(Collected data)
= = = = =

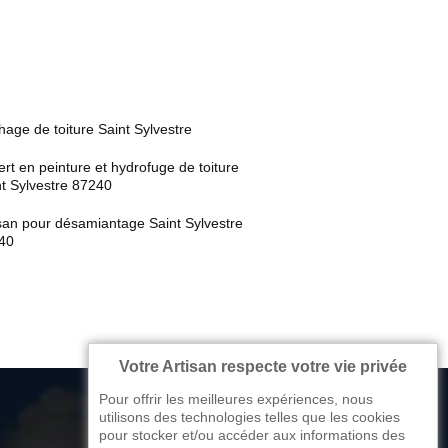
age de toiture Saint Sylvestre
rt en peinture et hydrofuge de toiture
t Sylvestre 87240
san pour désamiantage Saint Sylvestre
40
Votre Artisan respecte votre vie privée
Pour offrir les meilleures expériences, nous
utilisons des technologies telles que les cookies
pour stocker et/ou accéder aux informations des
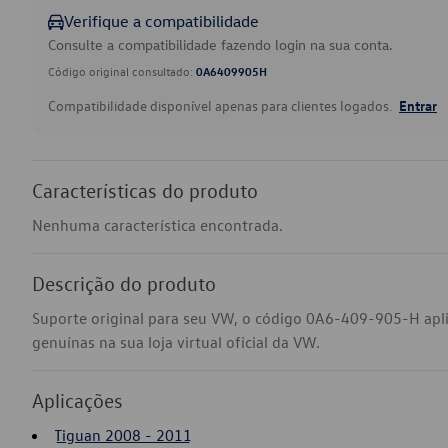
Verifique a compatibilidade
Consulte a compatibilidade fazendo login na sua conta.
Código original consultado:
0A6409905H
Compatibilidade disponível apenas para clientes logados.
Entrar
Características do produto
Nenhuma característica encontrada.
Descrição do produto
Suporte original para seu VW, o código 0A6-409-905-H apl
genuínas na sua loja virtual oficial da VW.
Aplicações
Tiguan 2008 - 2011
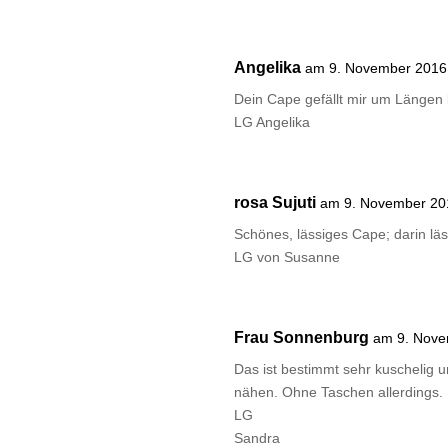
Angelika
am 9. November 2016
Dein Cape gefällt mir um Längen 
LG Angelika
rosa Sujuti
am 9. November 20
Schönes, lässiges Cape; darin lä
LG von Susanne
Frau Sonnenburg
am 9. Nove
Das ist bestimmt sehr kuschelig u
nähen. Ohne Taschen allerdings. U
LG
Sandra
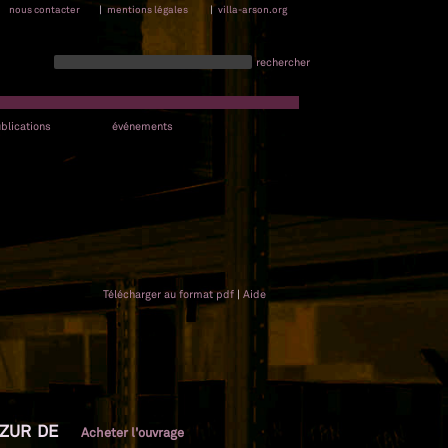
nous contacter
|
mentions légales
|
villa-arson.org
rechercher
blications
événements
Télécharger au format pdf
|
Aide
AZUR DE
Acheter l'ouvrage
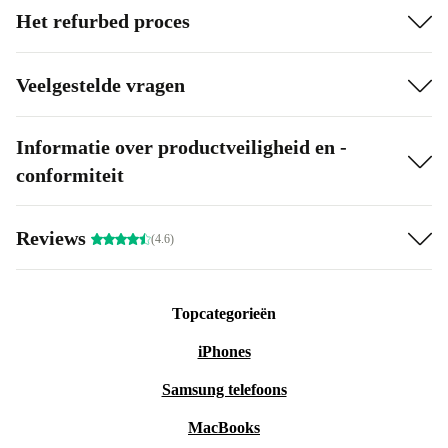
Het refurbed proces
Veelgestelde vragen
Informatie over productveiligheid en -
conformiteit
Reviews
(4.6)
Topcategorieën
iPhones
Samsung telefoons
MacBooks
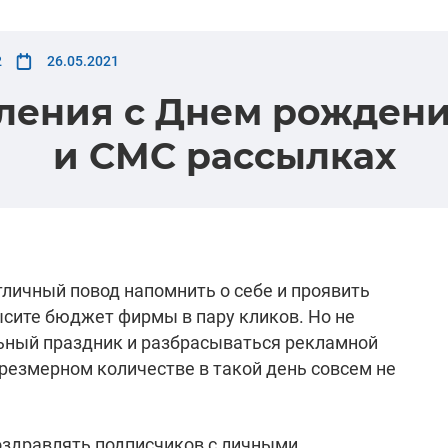
2
26.05.2021
ления с Днем рождения
и СМС рассылках
личный повод напомнить о себе и проявить
ысите бюджет фирмы в пару кликов. Но не
льный праздник и разбрасываться рекламной
резмерном количестве в такой день совсем не
оздравлять подписчиков с личными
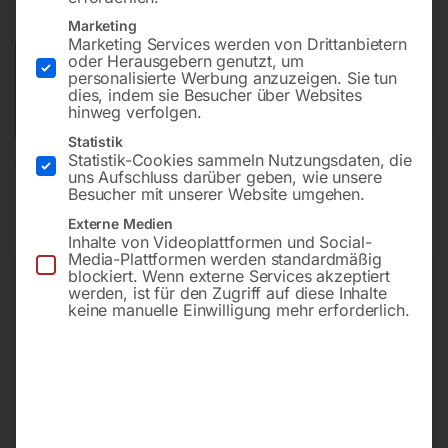
Lieferzeit:
ca. 5 - 10 Werktage
Marketing
Marketing Services werden von Drittanbietern
oder Herausgebern genutzt, um
Versandkosten Standard (Österreich):
€
20,00
personalisierte Werbung anzuzeigen. Sie tun
Bitte beachten Sie: Die Versandkosten gelten für Österreich.
dies, indem sie Besucher über Websites
hinweg verfolgen.
Andere Länder können abweichen.
Statistik
Statistik-Cookies sammeln Nutzungsdaten, die
In den Warenkorb
uns Aufschluss darüber geben, wie unsere
Besucher mit unserer Website umgehen.
Externe Medien
Inhalte von Videoplattformen und Social-
Media-Plattformen werden standardmäßig
Sie haben Fragen zu diesem
blockiert. Wenn externe Services akzeptiert
Artikel?
werden, ist für den Zugriff auf diese Inhalte
keine manuelle Einwilligung mehr erforderlich.
Gerne helfen wir Ihnen weiter.
Anfrageformular
office@horntec.at
+43 4232 / 875 22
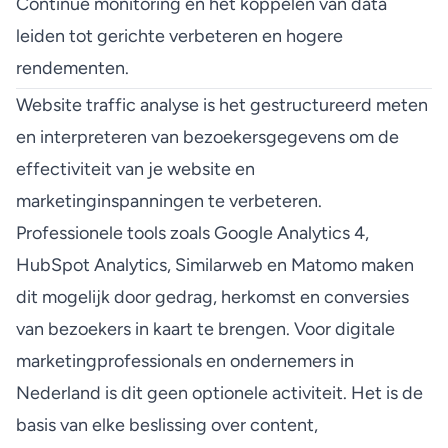
Continue monitoring en het koppelen van data
leiden tot gerichte verbeteren en hogere
rendementen.
Website traffic analyse is het gestructureerd meten
en interpreteren van bezoekersgegevens om de
effectiviteit van je website en
marketinginspanningen te verbeteren.
Professionele tools zoals Google Analytics 4,
HubSpot Analytics, Similarweb en Matomo maken
dit mogelijk door gedrag, herkomst en conversies
van bezoekers in kaart te brengen. Voor digitale
marketingprofessionals en ondernemers in
Nederland is dit geen optionele activiteit. Het is de
basis van elke beslissing over content,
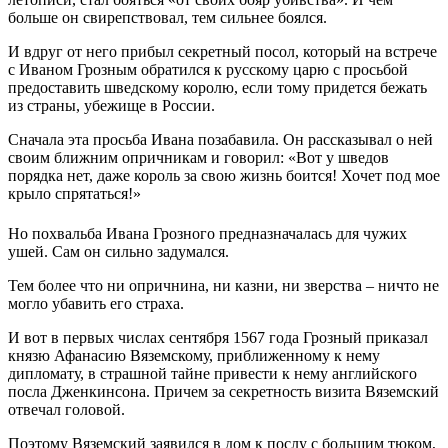
больше он свирепствовал, тем сильнее боялся.
И вдруг от него прибыл секретный посол, который на встрече
с Иваном Грозным обратился к русскому царю с просьбой
предоставить шведскому королю, если тому придется бежать
из страны, убежище в России.
Сначала эта просьба Ивана позабавила. Он рассказывал о ней
своим ближним опричникам и говорил: «Вот у шведов
порядка нет, даже король за свою жизнь боится! Хочет под мое
крыло спрятаться!»
Но похвальба Ивана Грозного предназначалась для чужих
ушей. Сам он сильно задумался.
Тем более что ни опричнина, ни казни, ни зверства – ничто не
могло убавить его страха.
И вот в первых числах сентября 1567 года Грозный приказал
князю Афанасию Вяземскому, приближенному к нему
дипломату, в страшной тайне привести к нему английского
посла Дженкинсона. Причем за секретность визита Вяземский
отвечал головой.
Поэтому Вяземский заявился в дом к послу с большим тюком,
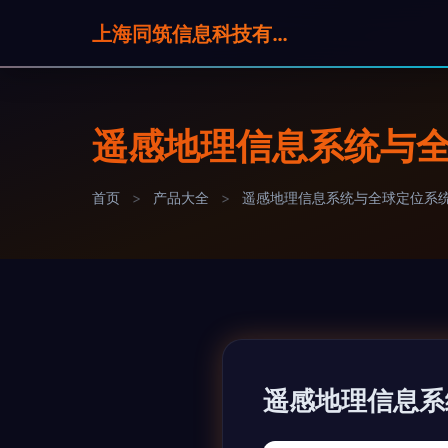
上海同筑信息科技有限公司
遥感地理信息系统与全
首页
>
产品大全
>
遥感地理信息系统与全球定位系统
遥感地理信息系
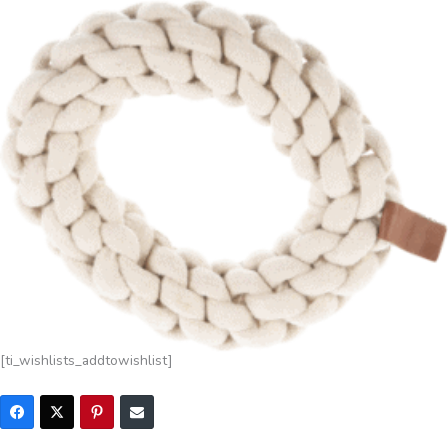
[ti_wishlists_addtowishlist]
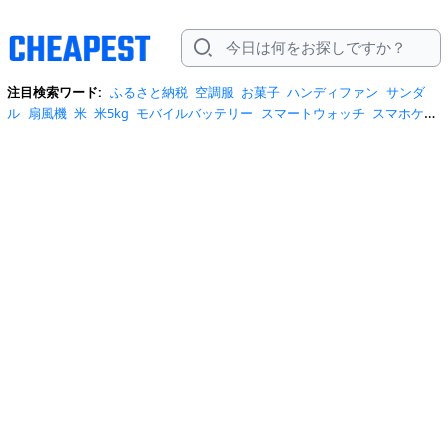
注目検索ワード:
ふるさと納税
空調服
お菓子
ハンディファン
サンダ
ル
扇風機
米
米5kg
モバイルバッテリー
スマートウォッチ
スマホケー
ス
水
クーラーボックス
炭酸水
日傘
スポットクーラー
プロテイン
ト
イレットペーパー
ビール
tシャツ
米10kg
スーツケース
エアコン
自
転車
サーキュレーター
冷蔵庫
水 2リットル
イヤホン bluetooth
usbメ
モリ
ショルダーバッグ
掃除機
カラコン
サンダル レディース
スクイー
ズ
スニーカー
テレビ
お米 5kg
ポータブル電源
シャンプー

= = = = =

• About this exercise:
Quote word for word only the lines above from the one containing "basis van elke" through the one containing "могло убавить его страха.". Pictures stay out of your copy.

• Response to the exercise:
basis van elke beslissing over content,
больше он свирепствовал, тем сильнее боялся.
И вдруг от него прибыл секретный посол, который на встрече
с Иваном Грозным обратился к русскому царю с просьбой
предоставить шведскому королю, если тому придется бежать
из страны, убежище в России.
Сначала эта просьба Ивана позабавила. Он рассказывал о ней
своим ближним опричникам и говорил: «Вот у шведов
порядка нет, даже король за свою жизнь боится! Хочет под мое
крыло спрятаться!»
Но похвальба Ивана Грозного предназначалась для чужих
ушей. Сам он сильно задумался.
Тем более что ни опричнина, ни казни, ни зверства – ничто не
могло убавить его страха.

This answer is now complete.